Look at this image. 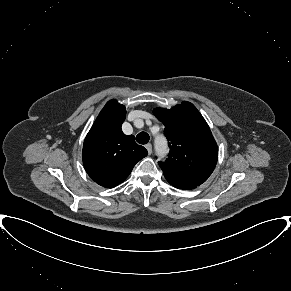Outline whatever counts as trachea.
I'll return each instance as SVG.
<instances>
[{"label":"trachea","mask_w":291,"mask_h":291,"mask_svg":"<svg viewBox=\"0 0 291 291\" xmlns=\"http://www.w3.org/2000/svg\"><path fill=\"white\" fill-rule=\"evenodd\" d=\"M136 141L139 144H147L149 141V135L146 132H140L137 136H136Z\"/></svg>","instance_id":"3493384b"}]
</instances>
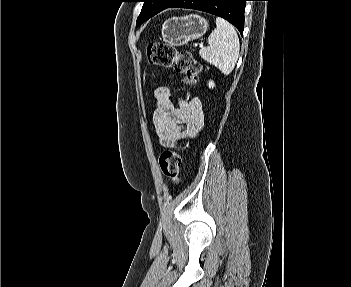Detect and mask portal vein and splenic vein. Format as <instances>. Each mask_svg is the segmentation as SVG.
<instances>
[{
  "label": "portal vein and splenic vein",
  "instance_id": "1",
  "mask_svg": "<svg viewBox=\"0 0 351 287\" xmlns=\"http://www.w3.org/2000/svg\"><path fill=\"white\" fill-rule=\"evenodd\" d=\"M199 47H200V48H203V44H200Z\"/></svg>",
  "mask_w": 351,
  "mask_h": 287
}]
</instances>
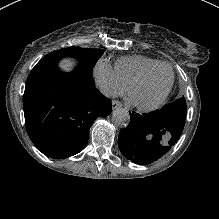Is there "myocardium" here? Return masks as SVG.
Wrapping results in <instances>:
<instances>
[{"label":"myocardium","mask_w":219,"mask_h":219,"mask_svg":"<svg viewBox=\"0 0 219 219\" xmlns=\"http://www.w3.org/2000/svg\"><path fill=\"white\" fill-rule=\"evenodd\" d=\"M161 66H166L168 67V69L171 72V81L170 84L168 86V89L164 92V94L155 102L149 103V104H142V103H138L136 101L133 100L132 98V91L133 89L139 84L141 83L143 80H145L146 78H148L149 76H151L155 71H157ZM175 81V74L174 71L172 69L171 66H169L168 64H164V63H158L156 66L151 67L147 70H145L144 72H142L140 75H138L129 85L128 90H127V99L130 103L131 106L135 107L136 109L140 110V111H149V110H153L157 107H159L160 105H162L166 99L168 98L173 84Z\"/></svg>","instance_id":"f54148a6"}]
</instances>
--
# WHAT IS REQUIRED
The task requires restating verbatim the lines from the one that holds "Detect and mask" through the end of the listing, both ends counted, and no pictures.

# COMPLETED EXERCISE
Detect and mask portal vein and splenic vein. Format as <instances>. Each mask_svg is the segmentation as SVG.
<instances>
[{
  "label": "portal vein and splenic vein",
  "instance_id": "1",
  "mask_svg": "<svg viewBox=\"0 0 351 287\" xmlns=\"http://www.w3.org/2000/svg\"><path fill=\"white\" fill-rule=\"evenodd\" d=\"M199 47H200V48H203V44H200Z\"/></svg>",
  "mask_w": 351,
  "mask_h": 287
}]
</instances>
Is there "myocardium" here? Return masks as SVG.
Wrapping results in <instances>:
<instances>
[{"label":"myocardium","mask_w":219,"mask_h":219,"mask_svg":"<svg viewBox=\"0 0 219 219\" xmlns=\"http://www.w3.org/2000/svg\"><path fill=\"white\" fill-rule=\"evenodd\" d=\"M161 66H166L168 67V69L171 72V81L170 84L168 86V89L164 92V94L155 102L149 103V104H142V103H138L136 101L133 100L132 98V91L133 89L139 84L141 83L143 80H145L146 78H148L149 76H151L155 71H157ZM175 81V74L174 71L172 69L171 66H169L168 64H164V63H158L156 66L151 67L147 70H145L144 72H142L140 75H138L129 85L128 90H127V99L130 103L131 106L135 107L136 109L140 110V111H149V110H153L157 107H159L160 105H162L166 99L168 98L173 84Z\"/></svg>","instance_id":"f54148a6"}]
</instances>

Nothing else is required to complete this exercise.